Religious Tourism in Jordan: Mutual Understanding and Dialogue or Separation and Segregation in the Country’s Holy Places? 1. 2. 3. 4. 5.
Introduction Holy Places in Jordan: an overview “Clash of Civilization” or a better understanding between cultures, nations and religions? Summary and Outlook References
1. Introduction Religious tourism is one of the main pillars of Jordan’s tourism industry. In 2005 Jordan received nearly six million tourists; one million out of these six million visited the country’s holy sites (according to Kevin Wright, president of the WRTA 1, 2008). Jordan is blessed by the presence of the holy sites that present the three monotheistic religions: Islam, Christianity and Judaism. The country is part of the Holy Land in the Middle East which links the lives of many prophets and messengers. Religious tourism is seen as a type of cultural tourism whose aim is to get people to discover and to become familiar with holy places, different religions, and with different communities. Religion and tourism share a close relationship: religion often motivates travel and serves as a source of assorted visitor attractions. Tourism and religion are historically related through the institution of pilgrimage. In a way we can say that pilgrimage is the birthplace of a phenomenon, from which later religious tourism emerged the resource. Pilgrimage is a path of faith going through these holy places and sanctuaries where God is said to have revealed himself to mankind Jordan is located in the heart of the Middle East (see map in fig. 1), with Syria to the North, Saudi Arabia to the South, Iraq to the West, Israel and Palestine to the East.
WRTA: World Religious Travel Association
Figure 1: Jordan lies in the heart of the Middle East. Jordan in its regional context, the MENA Region (Middle East and North Africa)
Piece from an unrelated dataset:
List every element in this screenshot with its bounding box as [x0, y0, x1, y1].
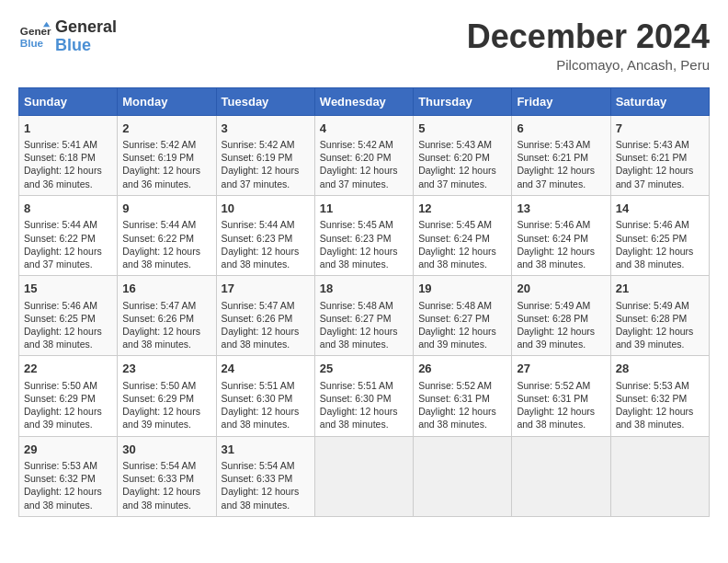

2. Holy places in Jordan: an overview Jordan can be characterized by a large number of pilgrimage places. According to a famous book on the holy sites of Jordan (Fakhry, M., M. Piccirillo & H. Saqqaf 1996) we know that there are more than 40 Islamic sites (see an example in photo 1) pertaining to the companions of the prophet Mohammad who were martyred and buried in Jordan. In fact Jordan has a special place in the history of Islam, as it is the first territory to which Islam spread when it left the Arabian Peninsula. Jordan was also the site of the first contact between Islam and the non-Arab world. In addition to these more than 40 Islamic holy sites there are more than 100 Christian sites (see and example in photo 2) mentioned in the Bible by name. Five of these holy sites were officially recognized as pilgrimage places by the Vatican in 2000.
Photo 1: Islamic holy site “Shrine of Abu Obaydah Amer bin Al-Jarrah” Photo by: Malek Bader
It is important to know that a lot of these more than 140 sites (see map in fig. 2) have a common religious heritage whether they are of Christian, Islamic or Jewish origin. This common heritage offers the opportunity for these holy sites to be used as a bridge for deeper understanding, better coexistence, more respect and mutual acceptance between religions, cultures and nations.
Photo 2: Christian holy site “Baptism Site (Bethany Beyond the Jordan)” Source: (JTB, 2009) (JTB: Jordan Tourism Board)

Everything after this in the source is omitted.